→ WHAT IS NEEDED
The listing below should be written out again word for word, please.

→ MATERIAL PROVIDED
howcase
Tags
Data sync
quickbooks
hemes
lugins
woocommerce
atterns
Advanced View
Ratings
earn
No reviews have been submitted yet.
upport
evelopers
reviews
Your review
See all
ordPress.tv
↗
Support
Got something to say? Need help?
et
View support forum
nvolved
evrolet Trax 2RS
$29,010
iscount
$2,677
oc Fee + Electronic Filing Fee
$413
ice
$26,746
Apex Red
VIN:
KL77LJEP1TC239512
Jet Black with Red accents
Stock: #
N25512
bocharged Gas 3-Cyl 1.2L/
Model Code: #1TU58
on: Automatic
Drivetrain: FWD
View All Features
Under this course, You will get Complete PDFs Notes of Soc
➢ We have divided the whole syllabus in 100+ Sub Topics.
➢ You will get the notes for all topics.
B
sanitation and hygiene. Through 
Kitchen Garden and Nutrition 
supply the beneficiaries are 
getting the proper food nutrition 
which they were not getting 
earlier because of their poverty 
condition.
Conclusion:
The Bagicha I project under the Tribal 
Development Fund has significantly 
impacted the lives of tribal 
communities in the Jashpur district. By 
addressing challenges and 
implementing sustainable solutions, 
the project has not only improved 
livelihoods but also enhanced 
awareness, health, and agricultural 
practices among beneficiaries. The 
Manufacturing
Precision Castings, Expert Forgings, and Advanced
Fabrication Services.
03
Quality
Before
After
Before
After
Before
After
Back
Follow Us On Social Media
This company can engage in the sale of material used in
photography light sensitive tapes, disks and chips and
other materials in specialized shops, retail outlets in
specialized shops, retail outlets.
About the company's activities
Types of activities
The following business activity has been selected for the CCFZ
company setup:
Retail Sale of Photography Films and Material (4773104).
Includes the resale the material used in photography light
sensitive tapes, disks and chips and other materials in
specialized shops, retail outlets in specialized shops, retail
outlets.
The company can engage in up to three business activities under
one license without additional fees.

→ OUTPUT OF THE TASK
howcase
Tags
Data sync
quickbooks
hemes
lugins
woocommerce
atterns
Advanced View
Ratings
earn
No reviews have been submitted yet.
upport
evelopers
reviews
Your review
See all
ordPress.tv
↗
Support
Got something to say? Need help?
et
View support forum
nvolved
evrolet Trax 2RS
$29,010
iscount
$2,677
oc Fee + Electronic Filing Fee
$413
ice
$26,746
Apex Red
VIN:
KL77LJEP1TC239512
Jet Black with Red accents
Stock: #
N25512
bocharged Gas 3-Cyl 1.2L/
Model Code: #1TU58
on: Automatic
Drivetrain: FWD
View All Features
Under this course, You will get Complete PDFs Notes of Soc
➢ We have divided the whole syllabus in 100+ Sub Topics.
➢ You will get the notes for all topics.
B
sanitation and hygiene. Through 
Kitchen Garden and Nutrition 
supply the beneficiaries are 
getting the proper food nutrition 
which they were not getting 
earlier because of their poverty 
condition.
Conclusion:
The Bagicha I project under the Tribal 
Development Fund has significantly 
impacted the lives of tribal 
communities in the Jashpur district. By 
addressing challenges and 
implementing sustainable solutions, 
the project has not only improved 
livelihoods but also enhanced 
awareness, health, and agricultural 
practices among beneficiaries. The 
Manufacturing
Precision Castings, Expert Forgings, and Advanced
Fabrication Services.
03
Quality
Before
After
Before
After
Before
After
Back
Follow Us On Social Media
This company can engage in the sale of material used in
photography light sensitive tapes, disks and chips and
other materials in specialized shops, retail outlets in
specialized shops, retail outlets.
About the company's activities
Types of activities
The following business activity has been selected for the CCFZ
company setup:
Retail Sale of Photography Films and Material (4773104).
Includes the resale the material used in photography light
sensitive tapes, disks and chips and other materials in
specialized shops, retail outlets in specialized shops, retail
outlets.
The company can engage in up to three business activities under
one license without additional fees.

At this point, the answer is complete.